Monday, January 10, 2005

Life's Tsunamis

This is an excerpt from a letter that I wrote to Charu a few days back. It was about our recent trip to Sri Lanka and India prior to the Tsunamis. But life being an ocean, it unleashed its own version of tsunamis on us during the trip.

As some of you might know, Charu Nivedita is a fiery writer. Some of his writings have been branded as down-right anti-establismentarian, almost-pornographic etc.. Mind you, the operative word in the previous sentence is branded :-)

But that is not the point... He writes nicely. His writings want you as the reader to contribute to the overall fulfilling experience and hence I like him.

For more of Charu's writings, read him at www.charuonline.com and for a beautiful tamil Translation of this letter, please check this out --> www.charuonline.com/kp122.html

Here we go...

For a change, we had planned everything nicely to go to Sri Lanka in late November for a week. We managed to enjoy the place immensely as we had a very good Singapore-SriLankan friend who was with us through out the trip. She is from one of the southern-most parts of Sri Lanka - a place called Matara - which alone seems to have lost more than 1000 lives due to the tsunamis. Fortunately, she is safe, but her house - she slogged for nine years in Singapore as a part-time maid to get that done - has been damaged badly, I believe. A great pity!

Then we were in Thiruvananthapuram for a week - hob-nobbing with the relatives... I like Kerala very much. At least that capital city seems to be working reasonably.

A few interesting snippets that happened during that trip in TVM:
1. Auto drivers are honesty-personified. For a distance of about 5 km, the guy at 10 in the night, wanted only Rs 30 !!!! I had braced myself to hear Rs. 150!

2. Kerala's literacy rate and the literature-intent is legendary. But I was surprised/impressed to see a car driver (we had arranged for one to go to Coutrallam from there) reading a translated version of Sherlock Holmes (Engineerude Vieral!!) Of course, life is always throwing a curve-ball at you... I remembered your words about the Kerala 'real literacy' - the fact that ZD has been translated and known more in Malayalam than in 'Semmozhi' Thamizh and about the auto-rickshaw (or was it normal rickshaw) driver who spoke to you as if he knew your works by-heart!

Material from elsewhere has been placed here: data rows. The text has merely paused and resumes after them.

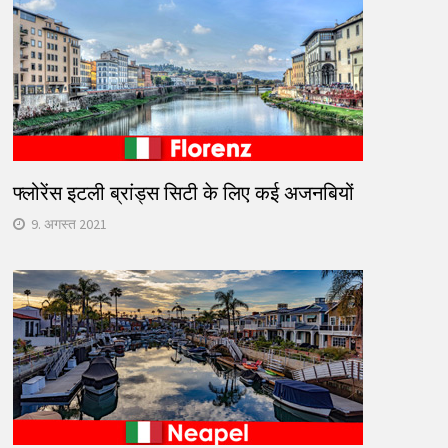
फ्लोरेंस इटली ब्रांड्स सिटी के लिए कई अजनबियों
9. अगस्त 2021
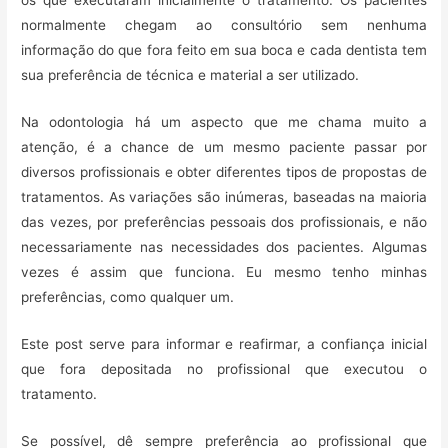
os que executaram inicialmente o tratamento. Os pacientes
normalmente chegam ao consultório sem nenhuma
informação do que fora feito em sua boca e cada dentista tem
sua preferência de técnica e material a ser utilizado.
Na odontologia há um aspecto que me chama muito a
atenção, é a chance de um mesmo paciente passar por
diversos profissionais e obter diferentes tipos de propostas de
tratamentos. As variações são inúmeras, baseadas na maioria
das vezes, por preferências pessoais dos profissionais, e não
necessariamente nas necessidades dos pacientes. Algumas
vezes é assim que funciona. Eu mesmo tenho minhas
preferências, como qualquer um.
Este post serve para informar e reafirmar, a confiança inicial
que fora depositada no profissional que executou o
tratamento.
Se possível, dê sempre preferência ao profissional que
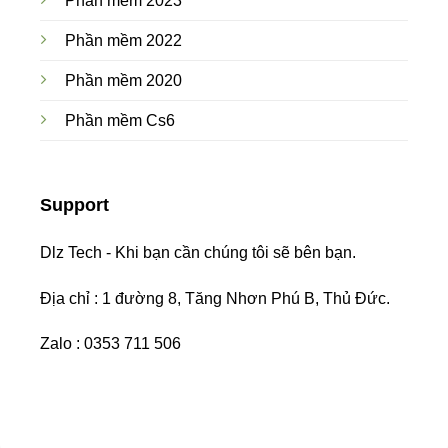
Phần mềm 2023
Phần mềm 2022
Phần mềm 2020
Phần mềm Cs6
Support
Dlz Tech - Khi bạn cần chúng tôi sẽ bên bạn.
Địa chỉ : 1 đường 8, Tăng Nhơn Phú B, Thủ Đức.
Zalo : 0353 711 506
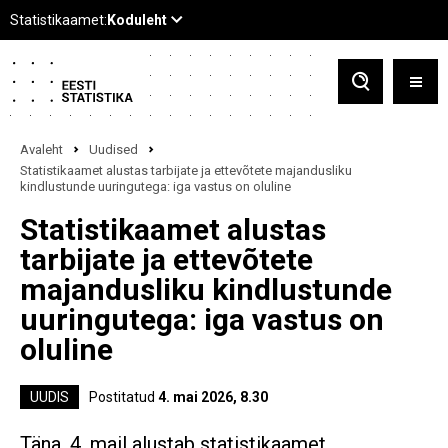
Avaleht
Uudised
Statistikaamet alustas tarbijate ja ettevõtete majandusliku
kindlustunde uuringutega: iga vastus on oluline
Statistikaamet alustas
tarbijate ja ettevõtete
majandusliku kindlustunde
uuringutega: iga vastus on
oluline
UUDIS
Postitatud
4. mai 2026, 8.30
Täna, 4. mail alustab statistikaamet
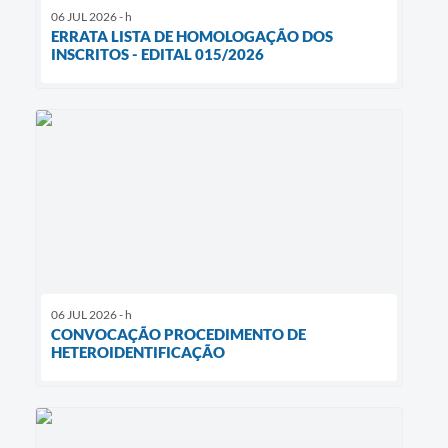
06 JUL 2026 - h
ERRATA LISTA DE HOMOLOGAÇÃO DOS
INSCRITOS - EDITAL 015/2026
06 JUL 2026 - h
CONVOCAÇÃO PROCEDIMENTO DE
HETEROIDENTIFICAÇÃO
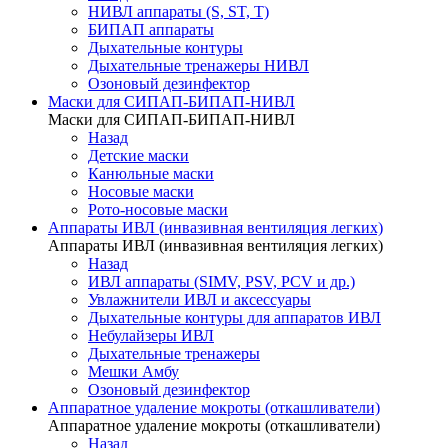
НИВЛ аппараты (S, ST, T)
БИПАП аппараты
Дыхательные контуры
Дыхательные тренажеры НИВЛ
Озоновый дезинфектор
Маски для СИПАП-БИПАП-НИВЛ
Маски для СИПАП-БИПАП-НИВЛ
Назад
Детские маски
Канюльные маски
Носовые маски
Рото-носовые маски
Аппараты ИВЛ (инвазивная вентиляция легких)
Аппараты ИВЛ (инвазивная вентиляция легких)
Назад
ИВЛ аппараты (SIMV, PSV, PCV и др.)
Увлажнители ИВЛ и аксессуары
Дыхательные контуры для аппаратов ИВЛ
Небулайзеры ИВЛ
Дыхательные тренажеры
Мешки Амбу
Озоновый дезинфектор
Аппаратное удаление мокроты (откашливатели)
Аппаратное удаление мокроты (откашливатели)
Назад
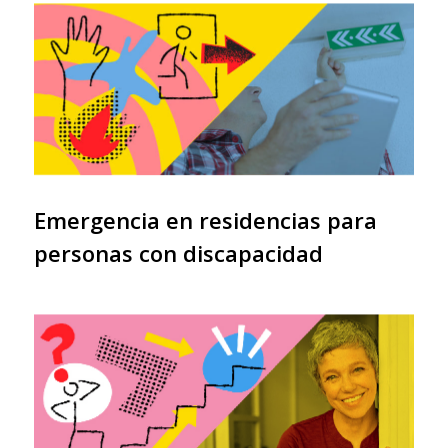
Emergencia en residencias para
personas con discapacidad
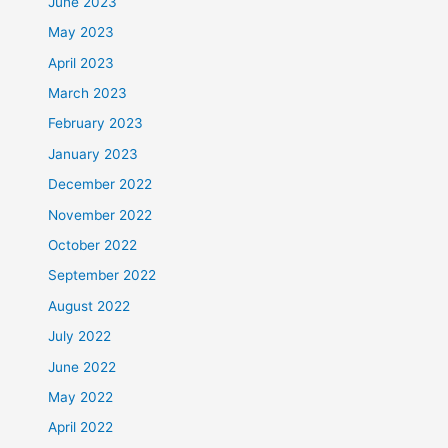
June 2023
May 2023
April 2023
March 2023
February 2023
January 2023
December 2022
November 2022
October 2022
September 2022
August 2022
July 2022
June 2022
May 2022
April 2022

3. The apathy that we (as in Paandis = derogatory slang that the Keralites use on Tamilians), show towards our own things is again crazy. On the way from Thiruvananthapuram to Coutrallam, the driver (same Sherlock Holmes man!) said that he rather likes a lesser-known Paalaruvi in Kerala than Coutrallam. I took it with a big load of salt and attributed it to regional parochialism. Mind you I have never been to Coutrallam. (this is tiring to type the full name again and again... I shall refer to it as C Falls hereafter). So I had a pretty high hopes of the place. I even asked him, why he felt so. Interestingly, he said that I would know once I go there.

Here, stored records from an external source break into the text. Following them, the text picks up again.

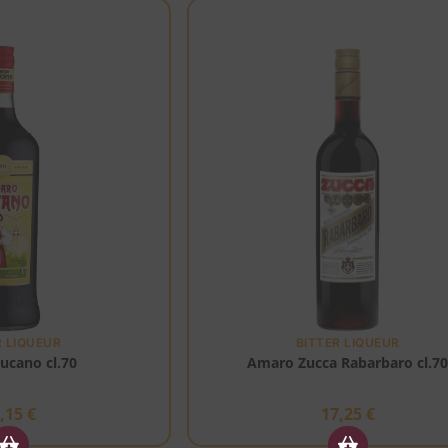
R LIQUEUR
BITTER LIQUEUR
ucano cl.70
Amaro Zucca Rabarbaro cl.7
4,15
€
17,25
€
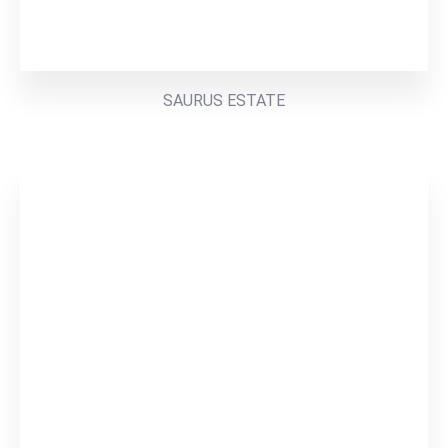
SAURUS ESTATE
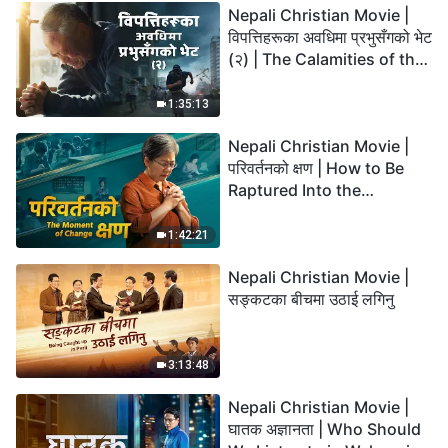
Nepali Christian Movie |
विपत्तिहरूका अवधिमा प्रभुसँगको भेट
(२) | The Calamities of the
Last Days Arrive. How Can
We Enter the Kingdom of
1:35:13
God?
Nepali Christian Movie |
परिवर्तनको क्षण | How to Be
Raptured Into the
Kingdom of Heaven
1:42:21
Nepali Christian Movie |
सङ्कटका बीचमा उठाई लगिनु
3:13:48
Nepali Christian Movie |
घातक अज्ञानता | Who Should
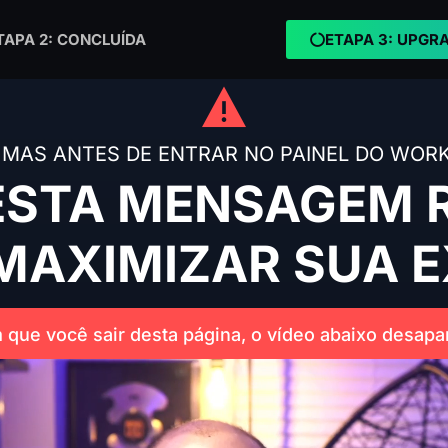
TAPA 2: CONCLUÍDA
ETAPA 3: UPGR
MAS ANTES DE ENTRAR NO PAINEL DO WORK
ESTA MENSAGEM 
MAXIMIZAR SUA E
 que você sair desta página, o vídeo abaixo desap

He was true. With touts everywhere for everything starting from oil massages to toilets to changing places to food to what-not - it was almost a nightmare to reach the waterfalls... The maintenance of the waterfalls in itself is another story... But then I will be branded as a bad traveller if I do that. So I shall let it pass...

That is when I realized that the Holmes driver was not comparing the Natural beauty of C Falls, but rather the un-natural ugliness of human behaviour. Perceptive...

One interesting sidelight in C Falls was the attempts of men-folk to take photos of the water-falls... (I assume that you have been to C Falls. The main falls (as does others I believe) has a male section and a female section...with very strict demarcation.)

There were two policemen standing next to the water-falls, whose main job was to prevent people from taking photographs of the women-side. From time to time, they were letting out cautions such as "Antha pakkam camera thirumbichinna, unakku camera thiruppi kidaikkathu" etc.. It was hilarious. This is the land of Delhi Public School scandals and Trisha Bathroom scenes...and the one that gave Kamasutra to the world !!! Irony, mate!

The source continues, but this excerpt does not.